Ma quanto frequente è una crisi gemella? È questa la tipica domanda che ti pone uno studente oggi nel 2023, interrogandosi su quanto rilevante sia la storia che gli stai raccontando. E lo studente ha ragione a sollevare il tema della rilevanza. Una crisi gemella si innesca perché il grilletto è l’innalzarsi dei tassi sui titoli pubblici: l’effetto sono perdite nel bilancio delle banche che detengono titoli pubblici – pensiamo ai recenti casi americani tipo Silicon Valley Bank – che a loro volta possono provocare restrizioni creditizie, quindi un maggior rischio recessione. Oppure l’innesco è nel settore bancario: cattive notizie sui bilanci delle banche possono riverberarsi fin da subito sui conti pubblici, perché i mercati finanziari anticipano il fatto che il pagatore ultimo, in caso di problemi, sarà lo Stato. Ma, a parte la Grecia, quante volte si è verificata una crisi gemella? Se si analizzano gli ultimi duecento anni, con un campione di settanta Paesi, sia avanzati che emergenti, si trovano 234 casi di crisi del debito pubblico, che però si intrecciano con una crisi bancaria, quindi generando una crisi gemella solo in 24 casi; inoltre, nella maggioranza delle volte – quindici casi – l’innesco è stato bancario, mentre in due casi l’innesco è partito dal debito pubblico, e nelle rimanenti sette volte le due crisi sono state di fatto contemporanee.

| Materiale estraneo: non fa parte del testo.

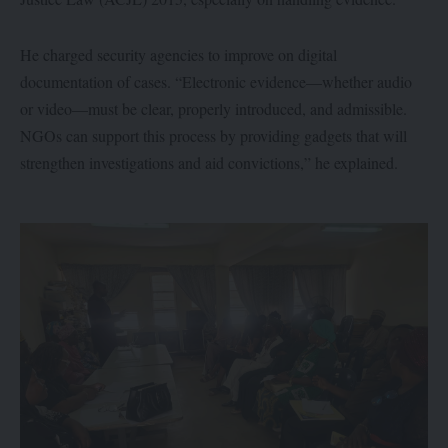
He charged security agencies to improve on digital
documentation of cases. “Electronic evidence—whether audio
or video—must be clear, properly introduced, and admissible.
NGOs can support this process by providing gadgets that will
strengthen investigations and aid convictions,” he explained.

Quindi la crisi gemella è un evento raro. Non solo: l’analisi sistematica dei casi ci insegna che concentrarsi esclusivamente sull’uso della regolamentazione bancaria per prevenire una crisi gemella è una prospettiva limitata, e quindi inefficiente. Una modifica della regolamentazione che riguarda i titoli pubblici delle banche deve avere almeno due caratteristiche: rappresentare un tassello in una strategia di ridefinizione delle regole che riguardi sia il lato della politica fiscale – a partire dalla tassazione – che della politica delle regole bancarie; non rappresentare una politica che abbia la presunzione di essere anticiclica, perché tipicamente il risultato è invece di provocare effetti prociclici. Dunque l’orizzonte è quello del medio periodo.

Cosa si può fare oggi?

Cosa si può fare oggi? Rendere operative riforme di sistema che nei fatti contribuiscono a ridurre la rilevanza del nesso tra i due rischi. L’esempio sotto gli occhi di tutti? È evidente, è quello del Mes, che sarebbe un catalizzatore di stabilità su entrambi i fronti. È una algebra troppo semplice per non essere compresa. Allo stesso tempo, non c’è peggior sordo di chi non vuol sentire.